[Page-level text extractions]
..............................

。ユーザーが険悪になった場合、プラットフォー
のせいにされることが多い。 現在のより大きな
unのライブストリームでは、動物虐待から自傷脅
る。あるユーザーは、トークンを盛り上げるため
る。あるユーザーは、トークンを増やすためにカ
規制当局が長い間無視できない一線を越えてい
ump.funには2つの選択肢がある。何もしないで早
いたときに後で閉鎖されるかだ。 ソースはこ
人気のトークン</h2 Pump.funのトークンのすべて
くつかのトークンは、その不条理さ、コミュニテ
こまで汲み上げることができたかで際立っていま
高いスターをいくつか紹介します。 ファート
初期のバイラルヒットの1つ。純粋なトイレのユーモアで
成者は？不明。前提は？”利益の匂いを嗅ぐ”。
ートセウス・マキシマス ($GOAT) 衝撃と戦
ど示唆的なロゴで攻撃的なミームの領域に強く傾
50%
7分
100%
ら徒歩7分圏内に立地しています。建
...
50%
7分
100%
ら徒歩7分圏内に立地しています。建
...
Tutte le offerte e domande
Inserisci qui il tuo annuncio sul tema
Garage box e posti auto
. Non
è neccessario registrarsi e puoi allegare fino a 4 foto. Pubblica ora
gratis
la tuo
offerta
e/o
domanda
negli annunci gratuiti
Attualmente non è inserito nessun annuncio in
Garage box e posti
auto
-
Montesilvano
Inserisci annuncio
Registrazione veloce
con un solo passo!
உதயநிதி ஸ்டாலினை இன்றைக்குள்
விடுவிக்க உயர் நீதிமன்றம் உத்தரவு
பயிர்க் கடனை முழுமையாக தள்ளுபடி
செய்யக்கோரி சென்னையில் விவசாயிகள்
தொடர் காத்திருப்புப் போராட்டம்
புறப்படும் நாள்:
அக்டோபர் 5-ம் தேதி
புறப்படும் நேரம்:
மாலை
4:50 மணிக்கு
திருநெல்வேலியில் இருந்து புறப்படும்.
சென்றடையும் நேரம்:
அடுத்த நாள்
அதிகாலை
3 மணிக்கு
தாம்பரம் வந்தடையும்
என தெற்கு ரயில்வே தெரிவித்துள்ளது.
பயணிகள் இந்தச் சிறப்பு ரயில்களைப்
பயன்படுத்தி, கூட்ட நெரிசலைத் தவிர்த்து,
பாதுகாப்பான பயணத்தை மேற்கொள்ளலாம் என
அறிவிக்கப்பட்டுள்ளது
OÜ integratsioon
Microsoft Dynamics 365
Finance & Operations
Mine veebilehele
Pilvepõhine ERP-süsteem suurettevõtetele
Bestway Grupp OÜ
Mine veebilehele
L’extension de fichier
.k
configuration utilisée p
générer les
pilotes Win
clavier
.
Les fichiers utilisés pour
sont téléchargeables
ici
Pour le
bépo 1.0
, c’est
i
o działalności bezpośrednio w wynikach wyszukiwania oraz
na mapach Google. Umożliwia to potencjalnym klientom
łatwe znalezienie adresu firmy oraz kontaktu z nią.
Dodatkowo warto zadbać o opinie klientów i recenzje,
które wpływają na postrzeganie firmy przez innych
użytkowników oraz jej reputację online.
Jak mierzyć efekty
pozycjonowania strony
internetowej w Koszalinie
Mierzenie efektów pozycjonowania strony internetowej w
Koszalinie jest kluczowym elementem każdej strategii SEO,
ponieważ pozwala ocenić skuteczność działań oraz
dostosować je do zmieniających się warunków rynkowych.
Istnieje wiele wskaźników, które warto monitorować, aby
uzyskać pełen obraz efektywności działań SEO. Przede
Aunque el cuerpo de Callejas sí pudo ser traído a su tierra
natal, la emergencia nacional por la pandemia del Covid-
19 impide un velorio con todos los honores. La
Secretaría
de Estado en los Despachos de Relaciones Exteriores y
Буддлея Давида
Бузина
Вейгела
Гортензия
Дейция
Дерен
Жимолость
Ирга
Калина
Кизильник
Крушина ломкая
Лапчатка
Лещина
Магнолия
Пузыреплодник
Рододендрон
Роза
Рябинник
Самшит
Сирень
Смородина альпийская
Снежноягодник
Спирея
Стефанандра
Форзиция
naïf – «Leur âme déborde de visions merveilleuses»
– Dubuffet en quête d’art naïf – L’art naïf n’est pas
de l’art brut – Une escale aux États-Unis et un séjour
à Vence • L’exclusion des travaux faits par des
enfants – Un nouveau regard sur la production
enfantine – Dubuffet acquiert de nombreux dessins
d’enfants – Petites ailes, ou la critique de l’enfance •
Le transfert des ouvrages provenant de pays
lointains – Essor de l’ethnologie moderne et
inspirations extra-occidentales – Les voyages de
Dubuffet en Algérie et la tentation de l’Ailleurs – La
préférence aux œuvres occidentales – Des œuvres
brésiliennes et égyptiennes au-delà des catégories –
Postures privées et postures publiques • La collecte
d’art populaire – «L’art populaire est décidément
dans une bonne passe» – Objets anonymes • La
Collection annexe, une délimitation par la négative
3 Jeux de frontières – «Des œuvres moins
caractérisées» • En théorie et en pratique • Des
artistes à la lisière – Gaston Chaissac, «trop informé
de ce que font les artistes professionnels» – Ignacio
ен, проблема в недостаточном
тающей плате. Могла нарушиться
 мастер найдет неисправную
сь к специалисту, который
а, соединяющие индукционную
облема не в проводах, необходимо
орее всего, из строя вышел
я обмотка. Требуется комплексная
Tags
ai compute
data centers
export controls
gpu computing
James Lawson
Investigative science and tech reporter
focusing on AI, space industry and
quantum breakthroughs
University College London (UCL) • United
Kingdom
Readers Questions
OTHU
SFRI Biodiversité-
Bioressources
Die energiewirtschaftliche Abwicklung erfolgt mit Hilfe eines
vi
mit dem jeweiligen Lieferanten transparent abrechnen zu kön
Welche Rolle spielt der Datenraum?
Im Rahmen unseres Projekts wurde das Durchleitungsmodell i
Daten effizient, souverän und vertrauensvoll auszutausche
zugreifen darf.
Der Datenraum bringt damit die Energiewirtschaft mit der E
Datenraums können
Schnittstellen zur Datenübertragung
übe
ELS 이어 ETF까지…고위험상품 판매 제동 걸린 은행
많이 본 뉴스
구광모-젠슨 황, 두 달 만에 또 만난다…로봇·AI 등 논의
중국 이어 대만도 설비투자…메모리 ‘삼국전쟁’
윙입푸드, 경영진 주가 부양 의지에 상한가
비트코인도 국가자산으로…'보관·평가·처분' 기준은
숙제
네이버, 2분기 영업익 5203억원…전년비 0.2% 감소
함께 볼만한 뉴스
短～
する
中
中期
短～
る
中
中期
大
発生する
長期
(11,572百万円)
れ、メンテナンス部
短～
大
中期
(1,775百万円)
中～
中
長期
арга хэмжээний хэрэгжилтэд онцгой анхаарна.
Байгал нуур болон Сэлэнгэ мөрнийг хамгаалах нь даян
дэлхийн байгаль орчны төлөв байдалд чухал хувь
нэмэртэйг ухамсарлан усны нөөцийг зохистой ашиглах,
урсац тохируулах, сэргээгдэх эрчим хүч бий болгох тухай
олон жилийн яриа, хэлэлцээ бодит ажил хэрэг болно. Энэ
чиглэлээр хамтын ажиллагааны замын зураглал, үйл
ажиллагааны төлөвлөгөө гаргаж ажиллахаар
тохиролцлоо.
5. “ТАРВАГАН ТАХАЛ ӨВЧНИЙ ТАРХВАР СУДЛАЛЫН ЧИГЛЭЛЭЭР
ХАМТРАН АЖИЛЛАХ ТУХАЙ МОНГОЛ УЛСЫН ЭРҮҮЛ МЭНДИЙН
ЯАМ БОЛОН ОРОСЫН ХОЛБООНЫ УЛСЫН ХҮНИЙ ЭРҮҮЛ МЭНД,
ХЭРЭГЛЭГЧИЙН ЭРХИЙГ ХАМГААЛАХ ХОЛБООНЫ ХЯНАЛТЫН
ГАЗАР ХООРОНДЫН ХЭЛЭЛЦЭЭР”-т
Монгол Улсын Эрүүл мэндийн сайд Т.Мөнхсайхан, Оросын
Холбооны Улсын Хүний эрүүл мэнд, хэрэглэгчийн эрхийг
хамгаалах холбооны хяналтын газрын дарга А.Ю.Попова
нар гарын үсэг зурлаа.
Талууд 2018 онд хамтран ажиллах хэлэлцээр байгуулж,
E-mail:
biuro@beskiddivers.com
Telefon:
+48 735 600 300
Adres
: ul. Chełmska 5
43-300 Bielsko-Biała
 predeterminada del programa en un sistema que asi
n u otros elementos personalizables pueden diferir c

..............................

• What the task asks:
Using the data above, reproduce exactly the lines between those holding "Les fichiers utilisés pour" and "âme déborde de", inclusive, and no others.

• Response to this exercise:
Les fichiers utilisés pour
sont téléchargeables
ici
Pour le
bépo 1.0
, c’est
i
o działalności bezpośrednio w wynikach wyszukiwania oraz
na mapach Google. Umożliwia to potencjalnym klientom
łatwe znalezienie adresu firmy oraz kontaktu z nią.
Dodatkowo warto zadbać o opinie klientów i recenzje,
które wpływają na postrzeganie firmy przez innych
użytkowników oraz jej reputację online.
Jak mierzyć efekty
pozycjonowania strony
internetowej w Koszalinie
Mierzenie efektów pozycjonowania strony internetowej w
Koszalinie jest kluczowym elementem każdej strategii SEO,
ponieważ pozwala ocenić skuteczność działań oraz
dostosować je do zmieniających się warunków rynkowych.
Istnieje wiele wskaźników, które warto monitorować, aby
uzyskać pełen obraz efektywności działań SEO. Przede
Aunque el cuerpo de Callejas sí pudo ser traído a su tierra
natal, la emergencia nacional por la pandemia del Covid-
19 impide un velorio con todos los honores. La
Secretaría
de Estado en los Despachos de Relaciones Exteriores y
Буддлея Давида
Бузина
Вейгела
Гортензия
Дейция
Дерен
Жимолость
Ирга
Калина
Кизильник
Крушина ломкая
Лапчатка
Лещина
Магнолия
Пузыреплодник
Рододендрон
Роза
Рябинник
Самшит
Сирень
Смородина альпийская
Снежноягодник
Спирея
Стефанандра
Форзиция
naïf – «Leur âme déborde de visions merveilleuses»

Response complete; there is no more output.